Screening these films as part of a series provides an opportunity to notice the similarities and differences in how these motifs are used. In Lee Yong-min’s Holiday in Seoul (1956)—also screened early in the series—an upper-middle-class husband and wife find their day off from work derailed by various unexpected crises. Like The Flower in Hell, the film is characterized by a disjointedness: the misadventures of the husband and wife fit together like pieces from different puzzles. One moment, the husband, a journalist, is chasing a suspected killer; the next, he’s caring for a neighbor’s daughter. Meanwhile, the wife—an obstetrician—goes from helping a young woman who’s gotten pregnant out of wedlock to having drinks with her husband’s colleagues.
But Holiday in Seoul differs from The Flower in Hell in its treatment of the character of the wife, Hi-won.

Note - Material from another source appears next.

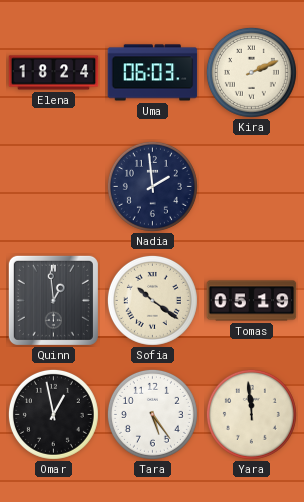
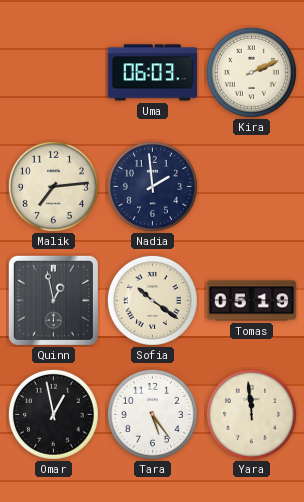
Elena: 18:24 -> none
Malik: none -> 7:14
Quinn: 12:59 -> 12:58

Like Sonya, Hi-won is a symbol of westernization. She works as a doctor, even as other characters scoff at a woman working outside of the home; she gazes longingly at English-language ads; while other women don traditional Korean clothing, she wears Western-style dresses. But her Americanization does not lead to her downfall: rather, Hi-won serves as the moral heart of the film, when at the end she insists that her husband not interview a woman who has just had a difficult birth so that she can have time to recover.
Guest says that the movies do not need to be watched in any particular order: “The series is meant to allow entry at any time,” he says. “Even for those who can only see one film, each film stands on its own merits.” If the curators had to recommend one remaining movie from the series, it might be Yu Hyun-mok’s Aimless Bullet (1960), which will be screened on December 3 and is considered by many to be one of the best Korean movies of all time.
And for viewers who want to see the movies that have already been screened, the Korean Film Archive has made almost all of them publicly available on its YouTube channel—though Guest encourages those who can make it to the remaining screenings to do so. “These movies were made to be seen on the big screen,” he says, “and it’s a very rare opportunity to see them in that way.”